You can see the game below: it was entertaining enough to play, as I recall. (I've not put it through a program, for no better reason than that I don't actually have a working program at the moment. If I did have one, I suspect it'd show me a better reason.)

I don't think I intended it to be the last when I played it, unlike my last Sicilian, but it was. "Last" in the sense of over-the-board, freely-chosen: I've played it since in correspondence theme tournaments, where you have to play both sides whether you like it or not. But since that day twenty years ago I've never sat on the White side of the board and touched the e-pawn first.

Save two short periods as a junior - one playing 1 d4, one playing the Sokolsky - I'd played it since, like most players, I first knew what an "opening" was. I suspect many players never try anything else. (The Sokolsky, by the way, was more successful than 1 d4. I had little idea what I was doing with either, but in the case of the Sokolsky, my opponents had even less.)

We all know what Fischer said about the move 1 e4, though he didn't call it that. These days people are saying something different. I saw Sergei Shipov quoted in the latest New in Chess:
The most significant phenomenon of the last few years has been the Berlin Variation, putting an end to the move 1 e4.
That's as maybe, but we didn't really have the Berlin back in 1994, any more than we had meerkats. I'm pretty sure I never met it even once. It wasn't any particular theory that induce me to drop the move: it was all of it. I just got a case of theory overload and decided, like the overworked commuter who seeks a simpler life,* that it was time to get out forever.
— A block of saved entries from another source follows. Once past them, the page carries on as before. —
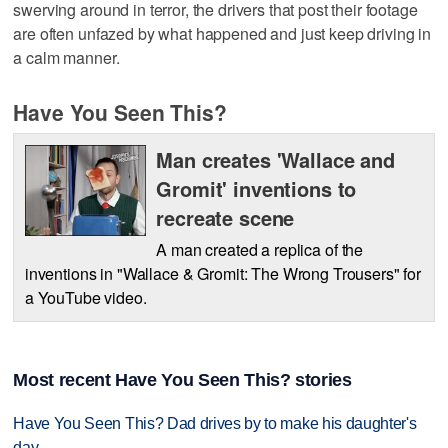
swerving around in terror, the drivers that post their footage
are often unfazed by what happened and just keep driving in
a calm manner.
Have You Seen This?
Man creates 'Wallace and
Gromit' inventions to
recreate scene
A man created a replica of the
inventions in "Wallace & Gromit: The Wrong Trousers" for
a YouTube video.
Most recent Have You Seen This? stories
Have You Seen This? Dad drives by to make his daughter's
day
It was my last White of the season and I had time over the summer to realise that while I could maybe hack choosing between main lines and sidelines against one of the French, the Sicilian and the Open Game, I couldn't handle doing it with all of them. There was no way out. I either had to learn too much theory or play too much rubbish.

Twenty years later, with the idea of playing 1 e4 as alien to me now as once was the idea of playing anything else, I vary between 1 d4 and 1 Nf3, an indecision which seems to suit me well enough. (There's probably as much theory as there was with 1 e4, but somehow it doesn't seem like that.) But when I actually fled the king's pawn, the first place I washed up was was the square two files to its left.
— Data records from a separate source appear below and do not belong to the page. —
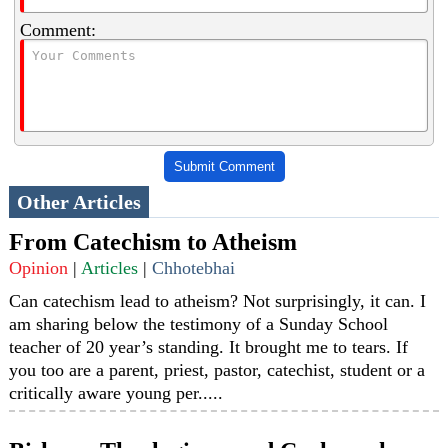
Comment:
Submit Comment
Other Articles
From Catechism to Atheism
Opinion
|
Articles
|
Chhotebhai
Can catechism lead to atheism? Not surprisingly, it can. I
am sharing below the testimony of a Sunday School
teacher of 20 year’s standing. It brought me to tears. If
you too are a parent, priest, pastor, catechist, student or a
critically aware young per.....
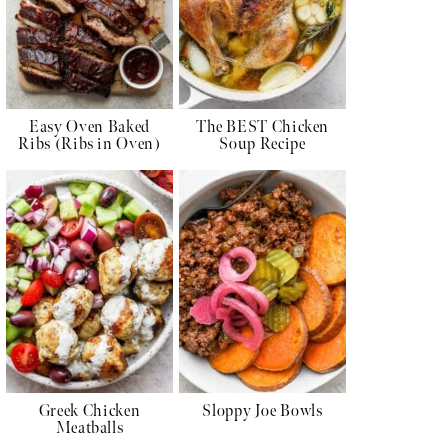
Easy Oven Baked
The BEST Chicken
Ribs (Ribs in Oven)
Soup Recipe
Greek Chicken
Sloppy Joe Bowls
Meatballs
I don't remember what my guide was then: I could have sworn it was Tony Kosten's influential book, which I certainly used for years


but looking inside it now, I find that it was published in 1999. How strange.
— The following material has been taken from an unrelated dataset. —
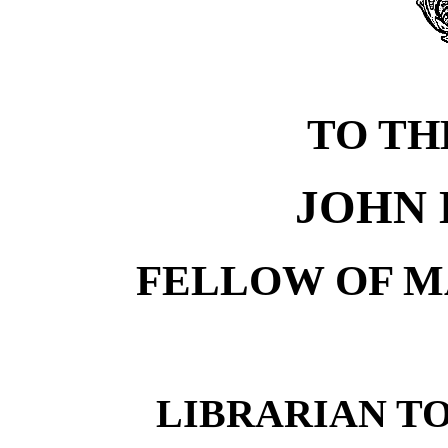
TO TH
JOHN 
FELLOW OF M
LIBRARIAN TO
So I'm not sure what I used for my early years with the English, but I seem to have managed. Not at first, mind. I lost the first three games I played with it. It took me six goes to win one.

I didn't think of going back, though. Still less, twenty years later. 1 e4. Why do people do it to themselves?


[* About ten years later, I did this too]

3 comments:

Anonymous said...

"After 1.e4, White's game is in its last throes." --- Breyer

Franklin Chen said...

When I played tournament chess from age 10 to 15, I started off with 1 e4 exclusively (we called it P-K4 then), and only flirted with other options. 20 years later, when I decided to play chess again, I had totally forgotten what little theory I had known, and discovered that computer analysis had also changed the landscape anyway, so I decided to learn some new openings from scratch and went with 1 d4. Then I discovered 1 Nf3, and have been happy using either. I never looked back!

Niall said...

Why do people do it to themselves?

Well, I play e4 for two reasons. The first one being that I started out with e4 and don't know anything else. The main reason is all the theory I've spent ages learning, I'd hate to have learned it for nothing!